Dataset entries
---

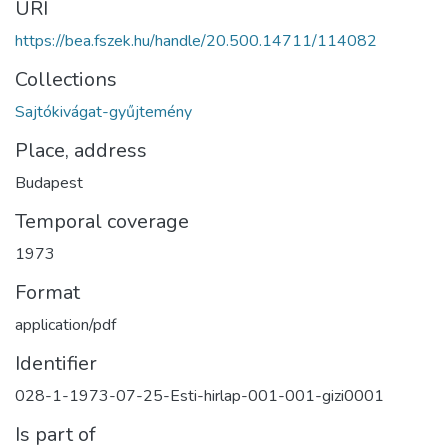
URI
https://bea.fszek.hu/handle/20.500.14711/114082
Collections
Sajtókivágat-gyűjtemény
Place, address
Budapest
Temporal coverage
1973
Format
application/pdf
Identifier
028-1-1973-07-25-Esti-hirlap-001-001-gizi0001
Is part of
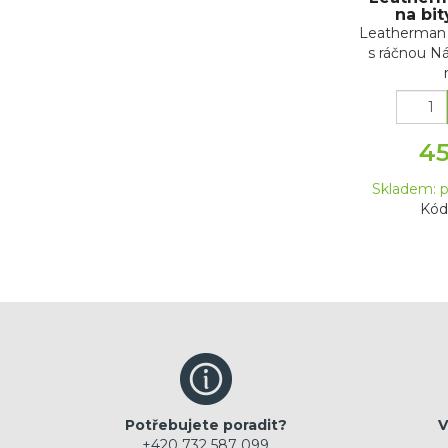
na bit
Leatherman 
s ráčnou Ná
45
Skladem: p
Kód
Potřebujete poradit?
V
+420 732 587 099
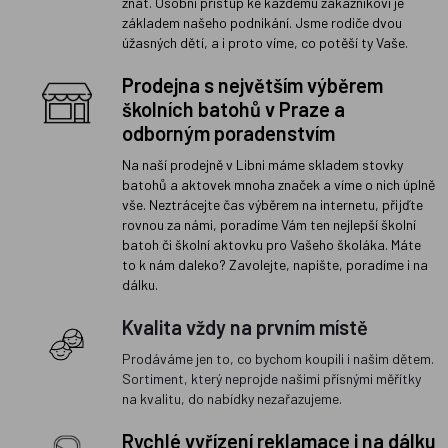
znát. Osobní přístup ke každému zákazníkovi je
základem našeho podnikání. Jsme rodiče dvou
úžasných dětí, a i proto víme, co potěší ty Vaše.
Prodejna s největším výběrem
školních batohů v Praze a
odborným poradenstvím
Na naší prodejně v Libni máme skladem stovky
batohů a aktovek mnoha značek a víme o nich úplně
vše. Neztrácejte čas výběrem na internetu, přijďte
rovnou za námi, poradíme Vám ten nejlepší školní
batoh či školní aktovku pro Vašeho školáka. Máte
to k nám daleko? Zavolejte, napište, poradíme i na
dálku.
Kvalita vždy na prvním místě
Prodáváme jen to, co bychom koupili i našim dětem.
Sortiment, který neprojde našimi přísnými měřítky
na kvalitu, do nabídky nezařazujeme.
Rychlé vyřízení reklamace i na dálku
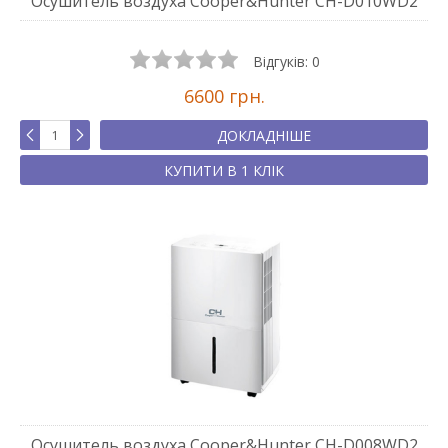
Осушитель воздуха Cooper&Hunter CH-D010WD2
Відгуків:
0
6600 грн.
ДОКЛАДНІШЕ
КУПИТИ В 1 КЛІК
Осушитель воздуха Cooper&Hunter CH-D008WD2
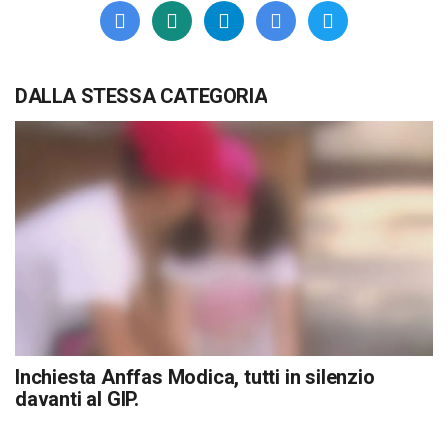
DALLA STESSA CATEGORIA
Inchiesta Anffas Modica, tutti in silenzio
davanti al GIP.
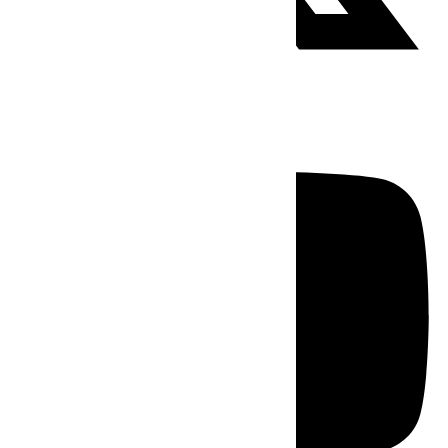
Youtube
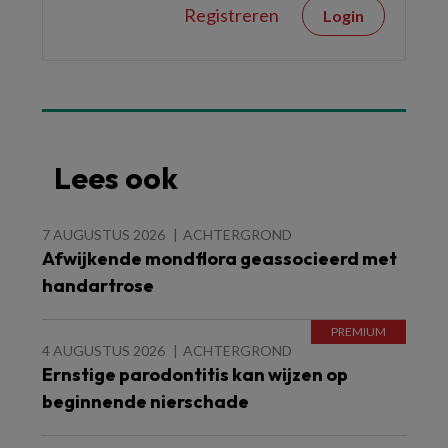
Registreren
Login
Lees ook
7 AUGUSTUS 2026
ACHTERGROND
Afwijkende mondflora geassocieerd met
handartrose
4 AUGUSTUS 2026
ACHTERGROND
Ernstige parodontitis kan wijzen op
beginnende nierschade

---

Reproduce each entry verbatim, excluding any embedded images.

Response to the exercise:
URI
https://bea.fszek.hu/handle/20.500.14711/114082
Collections
Sajtókivágat-gyűjtemény
Place, address
Budapest
Temporal coverage
1973
Format
application/pdf
Identifier
028-1-1973-07-25-Esti-hirlap-001-001-gizi0001
Is part of
na bit
Leatherman 
s ráčnou Ná
45
Skladem: p
Kód
Potřebujete poradit?
V
+420 732 587 099
znát. Osobní přístup ke každému zákazníkovi je
základem našeho podnikání. Jsme rodiče dvou
úžasných dětí, a i proto víme, co potěší ty Vaše.
Prodejna s největším výběrem
školních batohů v Praze a
odborným poradenstvím
Na naší prodejně v Libni máme skladem stovky
batohů a aktovek mnoha značek a víme o nich úplně
vše. Neztrácejte čas výběrem na internetu, přijďte
rovnou za námi, poradíme Vám ten nejlepší školní
batoh či školní aktovku pro Vašeho školáka. Máte
to k nám daleko? Zavolejte, napište, poradíme i na
dálku.
Kvalita vždy na prvním místě
Prodáváme jen to, co bychom koupili i našim dětem.
Sortiment, který neprojde našimi přísnými měřítky
na kvalitu, do nabídky nezařazujeme.
Rychlé vyřízení reklamace i na dálku
Осушитель воздуха Cooper&Hunter CH-D010WD2
Відгуків:
0
6600 грн.
ДОКЛАДНІШЕ
КУПИТИ В 1 КЛІК
Осушитель воздуха Cooper&Hunter CH-D008WD2
DALLA STESSA CATEGORIA
Inchiesta Anffas Modica, tutti in silenzio
davanti al GIP.
Youtube
Registreren
Login
Lees ook
7 AUGUSTUS 2026
ACHTERGROND
Afwijkende mondflora geassocieerd met
handartrose
4 AUGUSTUS 2026
ACHTERGROND
Ernstige parodontitis kan wijzen op
beginnende nierschade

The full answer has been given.